■ EXERCISE GOAL:
Report each line of the listing below that holds "emergency".
● ● ● ● ●
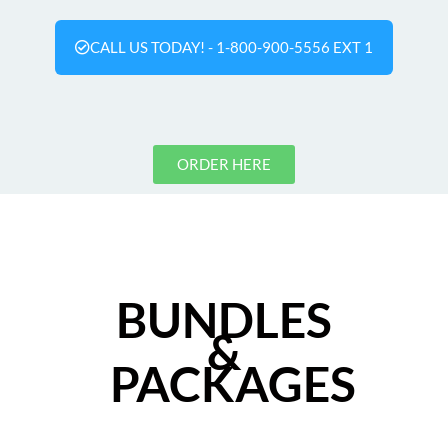
CALL US TODAY! - 1-800-900-5556 EXT 1
ORDER HERE
BUNDLES
&
PACKAGES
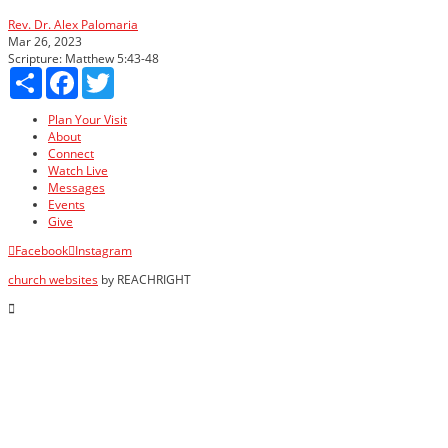
Rev. Dr. Alex Palomaria
Mar 26, 2023
Scripture:
Matthew 5:43-48
Share
Facebook
Twitter
Plan Your Visit
About
Connect
Watch Live
Messages
Events
Give
Facebook
Instagram
church websites
by REACHRIGHT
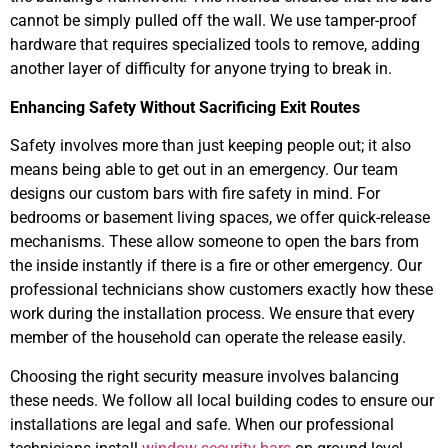
cannot be simply pulled off the wall. We use tamper-proof
hardware that requires specialized tools to remove, adding
another layer of difficulty for anyone trying to break in.
Enhancing Safety Without Sacrificing Exit Routes
Safety involves more than just keeping people out; it also
means being able to get out in an emergency. Our team
designs our custom bars with fire safety in mind. For
bedrooms or basement living spaces, we offer quick-release
mechanisms. These allow someone to open the bars from
the inside instantly if there is a fire or other emergency. Our
professional technicians show customers exactly how these
work during the installation process. We ensure that every
member of the household can operate the release easily.
Choosing the right security measure involves balancing
these needs. We follow all local building codes to ensure our
installations are legal and safe. When our professional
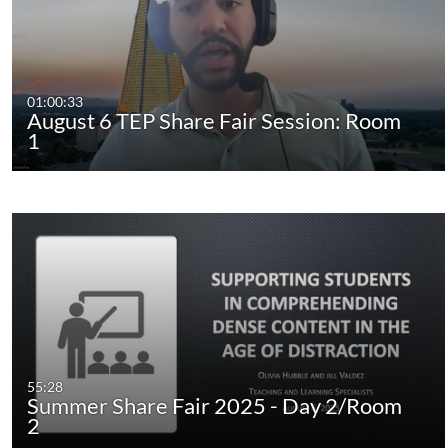
01:00:33
August 6 TEP Share Fair Session: Room
1
55:28
Summer Share Fair 2025 - Day 2/Room
2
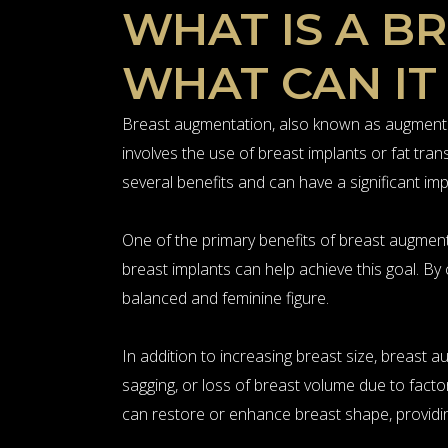
WHAT IS A B
WHAT CAN IT
Breast augmentation, also known as augmentat
involves the use of breast implants or fat tr
several benefits and can have a significant i
One of the primary benefits of breast augment
breast implants can help achieve this goal. B
balanced and feminine figure.
In addition to increasing breast size, breas
sagging, or loss of breast volume due to facto
can restore or enhance breast shape, providin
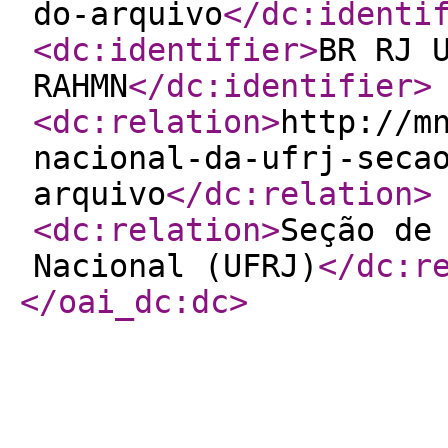
do-arquivo
</dc:identi
<dc:identifier
>
BR RJ 
RAHMN
</dc:identifier
>
<dc:relation
>
http://m
nacional-da-ufrj-seca
arquivo
</dc:relation
>
<dc:relation
>
Seção de
Nacional (UFRJ)
</dc:r
</oai_dc:dc
>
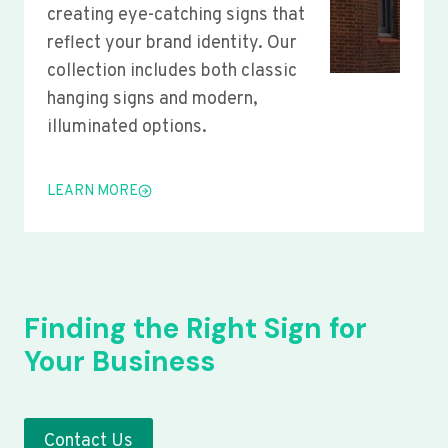
creating eye-catching signs that
reflect your brand identity. Our
collection includes both classic
hanging signs and modern,
illuminated options.
LEARN MORE
Finding the Right Sign for
Your Business
Contact Us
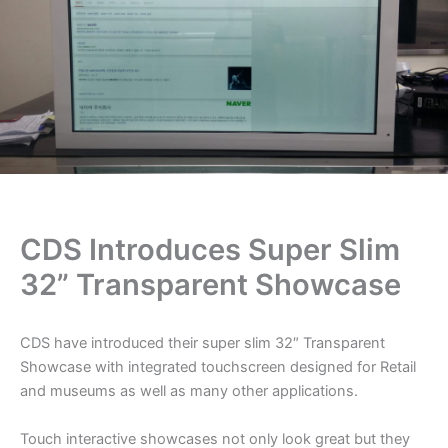
CDS Introduces Super Slim
32” Transparent Showcase
CDS have introduced their super slim 32″ Transparent
Showcase with integrated touchscreen designed for Retail
and museums as well as many other applications.
Touch interactive showcases not only look great but they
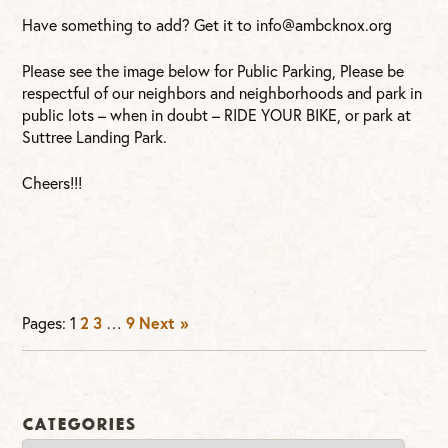
Have something to add? Get it to
info@ambcknox.org
Please see the image below for Public Parking, Please be
respectful of our neighbors and neighborhoods and park in
public lots – when in doubt – RIDE YOUR BIKE, or park at
Suttree Landing Park.
Cheers!!!
2
3
9
Next »
Pages:
1
…
Categories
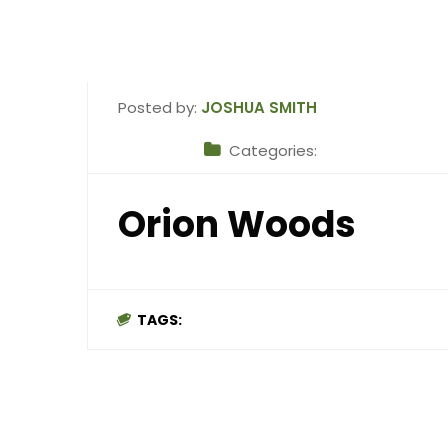
Posted by:
JOSHUA SMITH
Categories:
Orion Woods
TAGS:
● ● ● ● ●
■ REPLY TO THE EXERCISE:
means being able to get out in an emergency. Our team
the inside instantly if there is a fire or other emergency. Our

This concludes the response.